[DESCRIPTION OF THE TASK]
Retype the complete listing without any change.

[TASK MATERIAL]
* * *

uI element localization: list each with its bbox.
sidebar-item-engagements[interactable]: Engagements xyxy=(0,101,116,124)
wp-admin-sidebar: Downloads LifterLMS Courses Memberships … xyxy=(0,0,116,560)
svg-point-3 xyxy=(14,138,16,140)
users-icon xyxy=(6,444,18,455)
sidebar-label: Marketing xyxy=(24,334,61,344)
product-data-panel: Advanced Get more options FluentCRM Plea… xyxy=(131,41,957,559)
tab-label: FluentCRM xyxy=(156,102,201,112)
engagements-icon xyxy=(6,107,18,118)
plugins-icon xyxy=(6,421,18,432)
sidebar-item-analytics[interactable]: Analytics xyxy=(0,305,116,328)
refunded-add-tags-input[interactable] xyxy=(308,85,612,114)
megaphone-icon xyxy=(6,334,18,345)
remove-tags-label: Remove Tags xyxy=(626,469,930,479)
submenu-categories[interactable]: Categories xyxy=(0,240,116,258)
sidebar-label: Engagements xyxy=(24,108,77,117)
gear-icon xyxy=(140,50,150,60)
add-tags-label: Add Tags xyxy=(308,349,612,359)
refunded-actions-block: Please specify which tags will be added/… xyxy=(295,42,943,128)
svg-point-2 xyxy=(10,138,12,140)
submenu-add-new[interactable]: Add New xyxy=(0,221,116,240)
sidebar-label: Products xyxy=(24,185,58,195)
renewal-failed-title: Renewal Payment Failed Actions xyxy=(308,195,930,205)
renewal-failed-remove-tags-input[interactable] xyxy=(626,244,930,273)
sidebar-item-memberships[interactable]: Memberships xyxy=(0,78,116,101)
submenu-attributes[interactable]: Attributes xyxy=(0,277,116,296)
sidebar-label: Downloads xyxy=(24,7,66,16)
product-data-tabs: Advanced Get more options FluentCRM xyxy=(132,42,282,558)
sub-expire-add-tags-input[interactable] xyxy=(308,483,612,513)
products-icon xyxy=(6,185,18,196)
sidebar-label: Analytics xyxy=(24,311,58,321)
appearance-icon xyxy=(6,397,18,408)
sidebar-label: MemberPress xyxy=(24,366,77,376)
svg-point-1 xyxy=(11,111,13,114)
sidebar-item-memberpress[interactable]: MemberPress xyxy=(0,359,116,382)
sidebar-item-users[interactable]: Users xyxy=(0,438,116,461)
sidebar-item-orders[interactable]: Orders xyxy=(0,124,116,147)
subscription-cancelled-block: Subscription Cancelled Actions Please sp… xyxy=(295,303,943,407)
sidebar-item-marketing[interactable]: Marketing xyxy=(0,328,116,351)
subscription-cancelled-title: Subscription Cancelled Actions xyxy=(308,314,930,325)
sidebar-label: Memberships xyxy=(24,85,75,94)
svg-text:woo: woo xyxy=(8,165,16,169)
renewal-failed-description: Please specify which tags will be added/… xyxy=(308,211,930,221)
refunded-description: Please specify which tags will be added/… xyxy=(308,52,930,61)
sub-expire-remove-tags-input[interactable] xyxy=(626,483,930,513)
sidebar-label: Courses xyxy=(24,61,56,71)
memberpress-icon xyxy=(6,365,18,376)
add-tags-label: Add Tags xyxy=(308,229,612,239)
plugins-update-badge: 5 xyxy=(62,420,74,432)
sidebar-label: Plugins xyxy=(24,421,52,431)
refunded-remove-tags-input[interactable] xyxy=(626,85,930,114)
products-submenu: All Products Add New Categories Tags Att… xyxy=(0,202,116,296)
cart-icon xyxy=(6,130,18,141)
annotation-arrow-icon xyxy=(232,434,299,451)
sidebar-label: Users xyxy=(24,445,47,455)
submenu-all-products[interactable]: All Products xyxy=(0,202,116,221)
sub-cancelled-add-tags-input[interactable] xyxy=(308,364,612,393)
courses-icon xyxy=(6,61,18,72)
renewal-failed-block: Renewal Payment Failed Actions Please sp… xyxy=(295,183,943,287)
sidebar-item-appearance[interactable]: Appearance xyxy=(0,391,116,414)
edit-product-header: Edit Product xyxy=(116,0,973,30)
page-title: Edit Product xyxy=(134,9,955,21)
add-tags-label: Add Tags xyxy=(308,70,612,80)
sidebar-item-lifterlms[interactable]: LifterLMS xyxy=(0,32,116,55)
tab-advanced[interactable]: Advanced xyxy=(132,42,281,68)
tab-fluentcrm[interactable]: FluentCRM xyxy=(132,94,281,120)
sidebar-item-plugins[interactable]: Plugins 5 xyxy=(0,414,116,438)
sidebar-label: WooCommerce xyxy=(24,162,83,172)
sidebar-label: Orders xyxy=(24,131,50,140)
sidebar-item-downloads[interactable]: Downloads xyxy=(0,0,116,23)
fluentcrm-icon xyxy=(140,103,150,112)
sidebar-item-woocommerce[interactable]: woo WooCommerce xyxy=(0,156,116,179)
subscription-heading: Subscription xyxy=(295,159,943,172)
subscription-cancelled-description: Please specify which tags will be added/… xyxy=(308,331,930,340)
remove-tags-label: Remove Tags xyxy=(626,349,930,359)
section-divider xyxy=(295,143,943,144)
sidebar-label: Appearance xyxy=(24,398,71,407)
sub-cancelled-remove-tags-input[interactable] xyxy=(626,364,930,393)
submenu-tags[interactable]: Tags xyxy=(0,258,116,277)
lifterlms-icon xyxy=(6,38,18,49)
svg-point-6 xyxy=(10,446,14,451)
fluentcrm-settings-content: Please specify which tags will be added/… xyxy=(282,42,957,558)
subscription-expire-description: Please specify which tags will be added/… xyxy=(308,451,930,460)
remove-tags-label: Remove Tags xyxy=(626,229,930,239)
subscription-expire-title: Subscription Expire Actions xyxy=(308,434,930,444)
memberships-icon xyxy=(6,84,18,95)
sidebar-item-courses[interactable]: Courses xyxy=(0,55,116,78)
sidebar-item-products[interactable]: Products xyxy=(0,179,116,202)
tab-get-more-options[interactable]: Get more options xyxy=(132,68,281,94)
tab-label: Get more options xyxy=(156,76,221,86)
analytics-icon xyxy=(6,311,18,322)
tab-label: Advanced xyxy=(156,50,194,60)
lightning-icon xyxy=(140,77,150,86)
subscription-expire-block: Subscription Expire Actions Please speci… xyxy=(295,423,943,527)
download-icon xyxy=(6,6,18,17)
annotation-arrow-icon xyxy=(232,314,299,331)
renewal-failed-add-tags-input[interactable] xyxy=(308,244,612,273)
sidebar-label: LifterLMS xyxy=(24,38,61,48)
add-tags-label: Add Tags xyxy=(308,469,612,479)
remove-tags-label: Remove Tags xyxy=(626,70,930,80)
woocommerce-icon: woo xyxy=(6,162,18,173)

* * *

[EXPECTED ANSWER]
uI element localization: list each with its bbox.
sidebar-item-engagements[interactable]: Engagements xyxy=(0,101,116,124)
wp-admin-sidebar: Downloads LifterLMS Courses Memberships … xyxy=(0,0,116,560)
svg-point-3 xyxy=(14,138,16,140)
users-icon xyxy=(6,444,18,455)
sidebar-label: Marketing xyxy=(24,334,61,344)
product-data-panel: Advanced Get more options FluentCRM Plea… xyxy=(131,41,957,559)
tab-label: FluentCRM xyxy=(156,102,201,112)
engagements-icon xyxy=(6,107,18,118)
plugins-icon xyxy=(6,421,18,432)
sidebar-item-analytics[interactable]: Analytics xyxy=(0,305,116,328)
refunded-add-tags-input[interactable] xyxy=(308,85,612,114)
megaphone-icon xyxy=(6,334,18,345)
remove-tags-label: Remove Tags xyxy=(626,469,930,479)
submenu-categories[interactable]: Categories xyxy=(0,240,116,258)
sidebar-label: Engagements xyxy=(24,108,77,117)
gear-icon xyxy=(140,50,150,60)
add-tags-label: Add Tags xyxy=(308,349,612,359)
refunded-actions-block: Please specify which tags will be added/… xyxy=(295,42,943,128)
svg-point-2 xyxy=(10,138,12,140)
submenu-add-new[interactable]: Add New xyxy=(0,221,116,240)
sidebar-label: Products xyxy=(24,185,58,195)
renewal-failed-title: Renewal Payment Failed Actions xyxy=(308,195,930,205)
renewal-failed-remove-tags-input[interactable] xyxy=(626,244,930,273)
sidebar-item-memberships[interactable]: Memberships xyxy=(0,78,116,101)
submenu-attributes[interactable]: Attributes xyxy=(0,277,116,296)
sidebar-label: Downloads xyxy=(24,7,66,16)
product-data-tabs: Advanced Get more options FluentCRM xyxy=(132,42,282,558)
sub-expire-add-tags-input[interactable] xyxy=(308,483,612,513)
products-icon xyxy=(6,185,18,196)
sidebar-label: Analytics xyxy=(24,311,58,321)
appearance-icon xyxy=(6,397,18,408)
sidebar-label: MemberPress xyxy=(24,366,77,376)
svg-point-1 xyxy=(11,111,13,114)
sidebar-item-memberpress[interactable]: MemberPress xyxy=(0,359,116,382)
sidebar-item-users[interactable]: Users xyxy=(0,438,116,461)
sidebar-item-orders[interactable]: Orders xyxy=(0,124,116,147)
subscription-cancelled-block: Subscription Cancelled Actions Please sp… xyxy=(295,303,943,407)
sidebar-item-marketing[interactable]: Marketing xyxy=(0,328,116,351)
subscription-cancelled-title: Subscription Cancelled Actions xyxy=(308,314,930,325)
sidebar-label: Memberships xyxy=(24,85,75,94)
svg-text:woo: woo xyxy=(8,165,16,169)
renewal-failed-description: Please specify which tags will be added/… xyxy=(308,211,930,221)
refunded-description: Please specify which tags will be added/… xyxy=(308,52,930,61)
sub-expire-remove-tags-input[interactable] xyxy=(626,483,930,513)
sidebar-label: Courses xyxy=(24,61,56,71)
memberpress-icon xyxy=(6,365,18,376)
add-tags-label: Add Tags xyxy=(308,229,612,239)
plugins-update-badge: 5 xyxy=(62,420,74,432)
sidebar-label: Plugins xyxy=(24,421,52,431)
refunded-remove-tags-input[interactable] xyxy=(626,85,930,114)
products-submenu: All Products Add New Categories Tags Att… xyxy=(0,202,116,296)
cart-icon xyxy=(6,130,18,141)
annotation-arrow-icon xyxy=(232,434,299,451)
sidebar-label: Users xyxy=(24,445,47,455)
submenu-all-products[interactable]: All Products xyxy=(0,202,116,221)
sub-cancelled-add-tags-input[interactable] xyxy=(308,364,612,393)
courses-icon xyxy=(6,61,18,72)
renewal-failed-block: Renewal Payment Failed Actions Please sp… xyxy=(295,183,943,287)
sidebar-item-appearance[interactable]: Appearance xyxy=(0,391,116,414)
edit-product-header: Edit Product xyxy=(116,0,973,30)
page-title: Edit Product xyxy=(134,9,955,21)
add-tags-label: Add Tags xyxy=(308,70,612,80)
sidebar-item-lifterlms[interactable]: LifterLMS xyxy=(0,32,116,55)
tab-advanced[interactable]: Advanced xyxy=(132,42,281,68)
tab-fluentcrm[interactable]: FluentCRM xyxy=(132,94,281,120)
sidebar-item-plugins[interactable]: Plugins 5 xyxy=(0,414,116,438)
sidebar-label: WooCommerce xyxy=(24,162,83,172)
sidebar-label: Orders xyxy=(24,131,50,140)
sidebar-item-downloads[interactable]: Downloads xyxy=(0,0,116,23)
fluentcrm-icon xyxy=(140,103,150,112)
sidebar-item-woocommerce[interactable]: woo WooCommerce xyxy=(0,156,116,179)
subscription-heading: Subscription xyxy=(295,159,943,172)
subscription-cancelled-description: Please specify which tags will be added/… xyxy=(308,331,930,340)
remove-tags-label: Remove Tags xyxy=(626,349,930,359)
section-divider xyxy=(295,143,943,144)
sidebar-label: Appearance xyxy=(24,398,71,407)
sub-cancelled-remove-tags-input[interactable] xyxy=(626,364,930,393)
submenu-tags[interactable]: Tags xyxy=(0,258,116,277)
lifterlms-icon xyxy=(6,38,18,49)
svg-point-6 xyxy=(10,446,14,451)
fluentcrm-settings-content: Please specify which tags will be added/… xyxy=(282,42,957,558)
subscription-expire-description: Please specify which tags will be added/… xyxy=(308,451,930,460)
remove-tags-label: Remove Tags xyxy=(626,229,930,239)
subscription-expire-title: Subscription Expire Actions xyxy=(308,434,930,444)
memberships-icon xyxy=(6,84,18,95)
sidebar-item-courses[interactable]: Courses xyxy=(0,55,116,78)
sidebar-item-products[interactable]: Products xyxy=(0,179,116,202)
tab-get-more-options[interactable]: Get more options xyxy=(132,68,281,94)
tab-label: Get more options xyxy=(156,76,221,86)
analytics-icon xyxy=(6,311,18,322)
tab-label: Advanced xyxy=(156,50,194,60)
lightning-icon xyxy=(140,77,150,86)
subscription-expire-block: Subscription Expire Actions Please speci… xyxy=(295,423,943,527)
download-icon xyxy=(6,6,18,17)
annotation-arrow-icon xyxy=(232,314,299,331)
renewal-failed-add-tags-input[interactable] xyxy=(308,244,612,273)
sidebar-label: LifterLMS xyxy=(24,38,61,48)
add-tags-label: Add Tags xyxy=(308,469,612,479)
remove-tags-label: Remove Tags xyxy=(626,70,930,80)
woocommerce-icon: woo xyxy=(6,162,18,173)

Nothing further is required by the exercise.